Abstract Gallstone disease (GSD), which is increasingly prevalent in Taiwan, develops through a complex process involving genetic, environmental, and immune factors. Cytotoxic T-lymphocyte-associated protein 4 (CTLA4) limits T-cell proliferation. The present study looked for associations between symptomatic GSD and polymorphisms of the CTLA4 gene. For this case–control cross-sectional study among Taiwanese, 275 patients with symptomatic GSD and 852 controls were enrolled. Genotyping of CTLA4−318 C/T , +49 A/G , and CT60 A/G single nucleotide polymorphisms (SNPs) was performed by polymerase chain reaction–restriction fragment length polymorphism.
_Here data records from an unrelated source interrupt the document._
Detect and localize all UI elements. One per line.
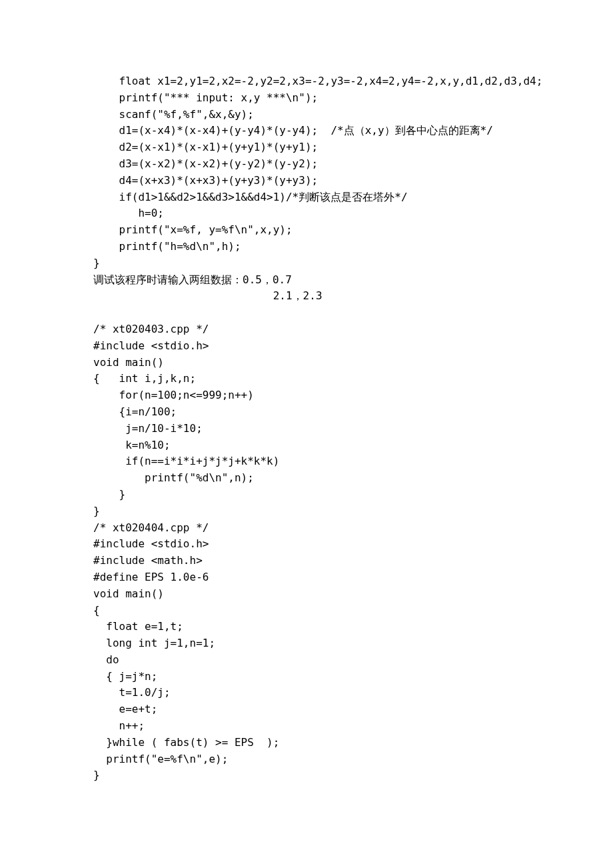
code-line: float x1=2,y1=2,x2=-2,y2=2,x3=-2,y3=-2,x… [93,73,526,90]
code-line: for(n=100;n<=999;n++) [93,387,526,404]
code-line: {i=n/100; [93,404,526,421]
code-line: } [93,255,526,272]
code-line: void main() [93,586,526,603]
code-line: { j=j*n; [93,669,526,685]
code-line: h=0; [93,205,526,222]
code-line: #define EPS 1.0e-6 [93,569,526,586]
code-line: long int j=1,n=1; [93,635,526,652]
code-line: /* xt020404.cpp */ [93,520,526,537]
code-line [93,305,526,321]
code-line: /* xt020403.cpp */ [93,321,526,338]
code-line: d2=(x-x1)*(x-x1)+(y+y1)*(y+y1); [93,139,526,156]
code-line: { int i,j,k,n; [93,371,526,387]
code-line: d4=(x+x3)*(x+x3)+(y+y3)*(y+y3); [93,173,526,189]
code-line: } [93,503,526,520]
code-line: 调试该程序时请输入两组数据：0.5，0.7 [93,272,526,289]
code-line: printf("*** input: x,y ***\n"); [93,90,526,107]
code-line: void main() [93,355,526,371]
code-line: printf("h=%d\n",h); [93,239,526,255]
code-line: do [93,652,526,669]
code-line: scanf("%f,%f",&x,&y); [93,107,526,123]
document-page: float x1=2,y1=2,x2=-2,y2=2,x3=-2,y3=-2,x… [0,0,613,824]
code-line: printf("%d\n",n); [93,470,526,487]
code-line: d1=(x-x4)*(x-x4)+(y-y4)*(y-y4); /*点（x,y）… [93,123,526,139]
code-line: printf("x=%f, y=%f\n",x,y); [93,222,526,239]
code-line: }while ( fabs(t) >= EPS ); [93,735,526,751]
code-line: #include <math.h> [93,553,526,569]
code-line: float e=1,t; [93,619,526,635]
code-line: 2.1，2.3 [93,288,526,305]
code-line: } [93,487,526,503]
code-line: #include <stdio.h> [93,536,526,553]
code-line: k=n%10; [93,437,526,454]
code-line: n++; [93,718,526,735]
code-line: printf("e=%f\n",e); [93,751,526,768]
code-line: { [93,603,526,619]
code-line: t=1.0/j; [93,685,526,701]
code-line: if(n==i*i*i+j*j*j+k*k*k) [93,453,526,470]
code-line: d3=(x-x2)*(x-x2)+(y-y2)*(y-y2); [93,156,526,173]
code-line: e=e+t; [93,701,526,718]
code-line: #include <stdio.h> [93,338,526,355]
code-line: } [93,767,526,784]
code-line: j=n/10-i*10; [93,421,526,437]
code-line: if(d1>1&&d2>1&&d3>1&&d4>1)/*判断该点是否在塔外*/ [93,189,526,206]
The genotype, allele, carrier, and haplotype frequencies were calculated by direct counting or with Haploview 4.1 software. Genotype, allele, carrier, and haplotype frequencies of the CTLA4 SNPs studied were equally distributed in symptomatic GSD patients and controls. No significant associations between symptomatic GSD and these 3 SNPs were observed. Our data suggest that CTLA4−318 C/T , +49 A/G , and CT60 A/G SNPs do not confer increased susceptibility to symptomatic GSD.